A trial is a formal legal proceeding where the facts of a case are presented to a judge (in a bench trial) or a jury of one’s peers (in a jury trial) to determine whether a defendant is found to be guilty or not guilty of a certain offense.

What is a criminal defense attorney?

A superior criminal defense is built upon a comprehensive understanding of the case and the defendant. A defense attorney gathers information through several means, including: 1 Open and collaborative communication with his or her client to obtain a thorough personal and criminal history and to ascertain the client’s mental capacity/state of mind, timeline of the crime, and relationship with the victim.

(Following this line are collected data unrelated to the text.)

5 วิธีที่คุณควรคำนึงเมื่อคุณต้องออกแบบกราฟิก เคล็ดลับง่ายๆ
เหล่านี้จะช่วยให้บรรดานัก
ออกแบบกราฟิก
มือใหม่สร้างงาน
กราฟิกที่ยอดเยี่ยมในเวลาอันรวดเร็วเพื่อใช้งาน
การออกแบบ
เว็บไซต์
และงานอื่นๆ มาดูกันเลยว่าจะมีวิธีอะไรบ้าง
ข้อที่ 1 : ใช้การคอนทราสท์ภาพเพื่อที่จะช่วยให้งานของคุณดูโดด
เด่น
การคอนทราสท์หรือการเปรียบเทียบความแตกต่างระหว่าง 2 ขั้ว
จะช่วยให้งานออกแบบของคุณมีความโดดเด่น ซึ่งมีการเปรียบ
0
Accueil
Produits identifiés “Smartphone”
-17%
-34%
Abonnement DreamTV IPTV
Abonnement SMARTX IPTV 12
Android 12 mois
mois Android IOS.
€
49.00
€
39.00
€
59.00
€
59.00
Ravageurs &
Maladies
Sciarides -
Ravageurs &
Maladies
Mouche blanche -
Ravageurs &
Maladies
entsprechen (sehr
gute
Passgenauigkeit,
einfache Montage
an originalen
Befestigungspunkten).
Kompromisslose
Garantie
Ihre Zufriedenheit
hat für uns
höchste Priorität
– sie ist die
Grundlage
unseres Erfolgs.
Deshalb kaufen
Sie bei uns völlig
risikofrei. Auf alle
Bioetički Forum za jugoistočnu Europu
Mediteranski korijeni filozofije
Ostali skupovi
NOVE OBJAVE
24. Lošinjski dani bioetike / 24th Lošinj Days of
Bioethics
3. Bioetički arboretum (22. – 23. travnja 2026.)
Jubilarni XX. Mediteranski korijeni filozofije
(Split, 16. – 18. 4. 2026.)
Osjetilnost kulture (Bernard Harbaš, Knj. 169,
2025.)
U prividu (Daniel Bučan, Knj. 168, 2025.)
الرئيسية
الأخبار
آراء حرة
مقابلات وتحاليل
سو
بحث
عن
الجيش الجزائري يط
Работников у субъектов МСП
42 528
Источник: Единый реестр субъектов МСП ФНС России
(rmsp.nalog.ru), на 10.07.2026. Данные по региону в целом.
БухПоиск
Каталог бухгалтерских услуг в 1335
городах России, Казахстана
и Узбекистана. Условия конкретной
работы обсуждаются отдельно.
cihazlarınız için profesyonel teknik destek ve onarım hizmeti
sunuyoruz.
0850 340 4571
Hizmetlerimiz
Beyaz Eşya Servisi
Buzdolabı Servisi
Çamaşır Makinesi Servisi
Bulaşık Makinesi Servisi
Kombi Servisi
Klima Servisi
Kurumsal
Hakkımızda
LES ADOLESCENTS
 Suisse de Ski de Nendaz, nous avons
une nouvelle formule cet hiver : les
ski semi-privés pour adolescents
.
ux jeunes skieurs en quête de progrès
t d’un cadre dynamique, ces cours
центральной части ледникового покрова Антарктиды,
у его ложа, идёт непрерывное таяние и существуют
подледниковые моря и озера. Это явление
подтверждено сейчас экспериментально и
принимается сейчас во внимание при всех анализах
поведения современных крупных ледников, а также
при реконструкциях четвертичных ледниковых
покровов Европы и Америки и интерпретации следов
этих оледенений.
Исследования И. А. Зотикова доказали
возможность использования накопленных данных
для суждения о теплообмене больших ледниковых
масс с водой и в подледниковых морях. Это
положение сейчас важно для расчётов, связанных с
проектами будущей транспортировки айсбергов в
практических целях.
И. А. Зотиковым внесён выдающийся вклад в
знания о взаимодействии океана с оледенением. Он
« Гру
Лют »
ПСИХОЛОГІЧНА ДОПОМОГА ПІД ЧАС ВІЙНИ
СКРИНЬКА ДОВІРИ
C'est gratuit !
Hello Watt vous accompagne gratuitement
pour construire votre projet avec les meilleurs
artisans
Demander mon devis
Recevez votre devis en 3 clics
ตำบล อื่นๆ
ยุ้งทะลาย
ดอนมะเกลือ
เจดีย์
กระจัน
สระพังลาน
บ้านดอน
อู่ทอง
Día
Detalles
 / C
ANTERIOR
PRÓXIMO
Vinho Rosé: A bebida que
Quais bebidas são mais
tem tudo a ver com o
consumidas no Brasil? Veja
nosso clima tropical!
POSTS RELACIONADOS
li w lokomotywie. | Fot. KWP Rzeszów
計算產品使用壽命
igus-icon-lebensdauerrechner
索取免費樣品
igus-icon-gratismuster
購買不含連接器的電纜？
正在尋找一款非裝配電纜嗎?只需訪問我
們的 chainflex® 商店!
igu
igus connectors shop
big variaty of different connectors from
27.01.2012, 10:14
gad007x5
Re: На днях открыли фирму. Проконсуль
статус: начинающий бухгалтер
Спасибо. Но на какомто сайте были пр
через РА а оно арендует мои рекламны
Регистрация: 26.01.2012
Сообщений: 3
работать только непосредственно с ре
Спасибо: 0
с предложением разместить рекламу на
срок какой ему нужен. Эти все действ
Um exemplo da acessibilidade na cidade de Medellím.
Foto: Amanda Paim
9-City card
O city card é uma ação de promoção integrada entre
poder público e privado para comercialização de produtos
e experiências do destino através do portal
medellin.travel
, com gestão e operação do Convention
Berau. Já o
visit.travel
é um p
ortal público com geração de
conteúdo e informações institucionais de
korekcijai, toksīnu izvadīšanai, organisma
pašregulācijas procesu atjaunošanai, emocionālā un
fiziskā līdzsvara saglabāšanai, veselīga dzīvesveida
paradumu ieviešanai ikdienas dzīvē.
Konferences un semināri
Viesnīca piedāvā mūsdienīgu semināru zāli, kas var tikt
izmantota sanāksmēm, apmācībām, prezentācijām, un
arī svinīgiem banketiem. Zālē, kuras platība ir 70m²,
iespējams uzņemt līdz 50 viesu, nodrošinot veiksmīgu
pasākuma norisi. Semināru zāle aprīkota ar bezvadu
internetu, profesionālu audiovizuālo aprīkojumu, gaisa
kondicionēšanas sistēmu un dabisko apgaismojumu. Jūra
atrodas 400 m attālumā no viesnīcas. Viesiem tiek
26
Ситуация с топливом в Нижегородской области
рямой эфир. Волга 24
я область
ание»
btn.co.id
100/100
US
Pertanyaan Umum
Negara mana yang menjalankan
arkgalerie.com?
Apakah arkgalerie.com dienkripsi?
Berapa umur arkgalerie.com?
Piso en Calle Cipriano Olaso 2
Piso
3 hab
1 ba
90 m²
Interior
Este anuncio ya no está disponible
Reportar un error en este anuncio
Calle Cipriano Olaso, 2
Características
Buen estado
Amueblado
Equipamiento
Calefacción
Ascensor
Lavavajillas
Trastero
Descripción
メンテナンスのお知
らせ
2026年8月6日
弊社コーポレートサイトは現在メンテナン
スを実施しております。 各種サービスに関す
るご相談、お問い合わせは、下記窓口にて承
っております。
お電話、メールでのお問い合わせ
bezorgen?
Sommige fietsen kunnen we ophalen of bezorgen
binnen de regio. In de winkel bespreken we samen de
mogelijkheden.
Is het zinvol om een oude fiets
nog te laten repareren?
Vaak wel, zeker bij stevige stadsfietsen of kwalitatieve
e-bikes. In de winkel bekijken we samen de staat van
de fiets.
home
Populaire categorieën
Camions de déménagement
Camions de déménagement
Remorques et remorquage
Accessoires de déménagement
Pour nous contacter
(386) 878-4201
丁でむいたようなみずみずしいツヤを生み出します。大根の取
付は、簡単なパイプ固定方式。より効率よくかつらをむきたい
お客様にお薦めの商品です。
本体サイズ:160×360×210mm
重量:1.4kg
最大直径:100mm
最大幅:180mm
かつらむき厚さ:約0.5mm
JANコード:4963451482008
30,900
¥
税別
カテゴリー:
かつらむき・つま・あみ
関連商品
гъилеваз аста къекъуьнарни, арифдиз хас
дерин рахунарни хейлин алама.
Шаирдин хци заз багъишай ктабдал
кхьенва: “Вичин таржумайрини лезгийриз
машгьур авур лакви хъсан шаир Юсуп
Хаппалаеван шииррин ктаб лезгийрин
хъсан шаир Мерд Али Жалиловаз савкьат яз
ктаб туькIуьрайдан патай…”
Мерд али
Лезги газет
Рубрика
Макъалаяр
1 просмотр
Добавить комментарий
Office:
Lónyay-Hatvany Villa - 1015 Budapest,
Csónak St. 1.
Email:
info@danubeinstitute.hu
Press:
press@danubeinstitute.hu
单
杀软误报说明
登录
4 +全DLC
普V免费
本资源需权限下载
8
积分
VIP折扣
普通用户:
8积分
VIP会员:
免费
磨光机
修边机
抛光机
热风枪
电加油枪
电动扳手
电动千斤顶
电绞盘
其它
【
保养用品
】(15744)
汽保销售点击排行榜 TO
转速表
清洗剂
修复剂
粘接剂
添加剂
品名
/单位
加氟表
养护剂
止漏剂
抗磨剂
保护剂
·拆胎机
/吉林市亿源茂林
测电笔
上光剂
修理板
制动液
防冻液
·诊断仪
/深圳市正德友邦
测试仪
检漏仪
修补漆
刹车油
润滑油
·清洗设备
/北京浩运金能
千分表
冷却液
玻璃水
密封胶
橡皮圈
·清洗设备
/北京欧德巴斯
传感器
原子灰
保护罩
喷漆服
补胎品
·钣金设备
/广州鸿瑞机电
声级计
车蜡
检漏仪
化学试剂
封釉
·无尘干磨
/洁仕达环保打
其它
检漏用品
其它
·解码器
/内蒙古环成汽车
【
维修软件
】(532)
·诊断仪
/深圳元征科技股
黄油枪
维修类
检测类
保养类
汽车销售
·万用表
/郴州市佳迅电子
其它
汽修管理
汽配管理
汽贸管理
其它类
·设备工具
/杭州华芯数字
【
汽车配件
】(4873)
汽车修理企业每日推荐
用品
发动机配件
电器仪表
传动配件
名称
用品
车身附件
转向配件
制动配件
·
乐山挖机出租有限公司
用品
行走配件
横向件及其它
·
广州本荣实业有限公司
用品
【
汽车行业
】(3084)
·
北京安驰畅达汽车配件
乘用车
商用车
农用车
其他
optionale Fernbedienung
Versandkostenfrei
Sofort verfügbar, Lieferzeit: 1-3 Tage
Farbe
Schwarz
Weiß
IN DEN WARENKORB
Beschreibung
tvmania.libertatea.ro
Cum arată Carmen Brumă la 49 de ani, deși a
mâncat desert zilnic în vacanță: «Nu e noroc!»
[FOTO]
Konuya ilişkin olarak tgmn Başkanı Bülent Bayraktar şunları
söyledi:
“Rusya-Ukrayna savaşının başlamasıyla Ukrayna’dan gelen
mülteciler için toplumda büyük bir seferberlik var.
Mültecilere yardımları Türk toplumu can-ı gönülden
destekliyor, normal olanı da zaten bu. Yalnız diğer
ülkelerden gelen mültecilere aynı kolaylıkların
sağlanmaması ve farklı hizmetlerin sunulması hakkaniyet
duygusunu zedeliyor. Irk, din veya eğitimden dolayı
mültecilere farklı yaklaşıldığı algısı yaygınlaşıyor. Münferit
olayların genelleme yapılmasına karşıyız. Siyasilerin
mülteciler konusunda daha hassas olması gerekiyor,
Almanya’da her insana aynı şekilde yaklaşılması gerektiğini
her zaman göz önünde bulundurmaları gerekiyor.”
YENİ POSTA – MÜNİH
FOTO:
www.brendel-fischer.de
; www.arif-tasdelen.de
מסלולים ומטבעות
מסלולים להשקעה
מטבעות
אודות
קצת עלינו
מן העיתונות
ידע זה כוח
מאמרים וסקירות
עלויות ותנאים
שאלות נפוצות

Thanks to attorney-client privilege, anything shared with one’s defense attorney is completely confidential. 2 A process known as “discovery” that promotes fairness in trials, whereby the defense receives all the evidence that the prosecution has, including the charging document, police reports, lab tests, and witness statements. Defense attorneys scrutinize these documents with great care to assess the state’s evidence and look for holes that may help the defense or point to wrongdoing on the part of law enforcement while gathering evidence (e.g., illegal search and seizure, etc.). 3 Independent investigation to gather new evidence and verify the facts of the case. Good defense attorneys will not simply take the prosecutor’s version of events at face value, but instead will conduct their own research, including but not limited to: interviewing witnesses to determine their credibility; visiting the scene of the crime; and exploring any inconsistencies in the state’s evidence.

What is a motion to dismiss?

Other cases are resolved during the pre-trial process; for example, a defense lawyer can file a “motion to suppress evidence” or a “motion to dismiss charges that can greatly benefit a defendant and perhaps prevent a case from going to trial.

What happens if plea bargaining fails?

If plea bargaining fails and the defendant does not wish to plead guilty , and a judge concludes that there is probable cause to believe a crime was committed, a trial will be scheduled.

What do defense attorneys do?

Good defense attorneys will not simply take the prosecutor’s version of events at face value, but instead will conduct their own research, including but not limited to: interviewing witnesses to determine their credibility; visiting the scene of the crime; and exploring any inconsistencies in the state’s evidence.

What is the process of discovery?

A process known as “discovery” that promotes fairness in trials, whereby the defense receives all the evidence that the prosecution has , including the charging document, police reports, lab tests, and witness statements.

What is the job of a defense lawyer?

The defense lawyer’s job is to make sure that his or her client gets a fair trial, and that means that the defense lawyer must advocate for the client’s point of view. An mock trial opening statement is scored both on the content and also on delivery.

What is the difference between opening and closing?

The main difference is that an opening is an opening statement, but a closing is a closing argument. So the opening is not the opportunity for you to argue your case. Rather it is the time to tell the jury what evidence you believe will be presented so they know what to look for later on throughout the trial.